Estrada considerou “muito lamentável” o plano de transferir a Coleção Gelman para a Espanha. Comentários de autoridades espanholas e mexicanas sugerindo que ela poderia permanecer na Espanha por cinco ou dez anos alimentaram “suspeitas e rumores”, disse ele, de que a coleção talvez não retorne por muitos anos. Para os mexicanos, a coleção se tornou um verdadeiro mito e é imensamente valorizada.
De fato, a exposição “Contos Modernos” no Museu de Arte Moderna atraiu quase 120 mil visitantes desde sua abertura em meados de fevereiro, conforme relatou Alejandra de la Paz, a atual diretora-geral do INBAL. Entre as atrações estão uma pintura a óleo sobre Masonite de Kahlo, datada de 1943 e intitulada “Autorretrato (Diego em Minha Mente)”, bem como seu “Autorretrato (Com Colar)”, de 1933, além de obras de Diego Rivera, José Clemente Orozco, David Alfaro Siqueiros, Gunther Gerzso e María Izquierdo, todos figurando como peças-chave do movimento moderno.

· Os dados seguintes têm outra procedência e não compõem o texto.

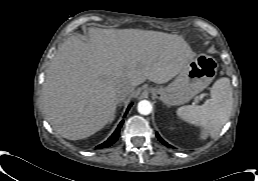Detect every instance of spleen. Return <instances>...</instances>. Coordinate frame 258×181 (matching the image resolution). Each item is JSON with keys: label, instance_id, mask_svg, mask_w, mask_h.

Embora haja uma programação contínua de exposições de Kahlo em locais como Houston, Londres e Nova York este ano, há poucas obras da artista em museus mexicanos.
O INBAL possui algumas pinturas, conforme Luis-Martín Lozano, historiador da arte. Entre elas está “As Duas Fridas”, uma célebre tela a óleo de 1939, parte do acervo do Museu de Arte Moderna do México.
Enquanto isso, a maior coleção de Kahlo no mundo, mantida no Museu Dolores Olmedo, de propriedade privada, ao sul da Cidade do México, está fechada há seis anos.
O museu, que abriga também uma vasta coleção de obras de Diego Rivera, anunciou em fevereiro deste ano que reabriria no final de maio. Essa decisão veio após uma campanha de meses de organizações indígenas locais, que alegaram que o fechamento violava seu direito de acesso ao patrimônio cultural.
A obra de Kahlo é tão valiosa que pode não fazer mais sentido adquiri-la, opinou Oles. “Será que deveriam gastar dinheiro em uma única Frida?”, questionou ele em relação ao governo mexicano, “Ou deveriam investir na reforma dos museus?”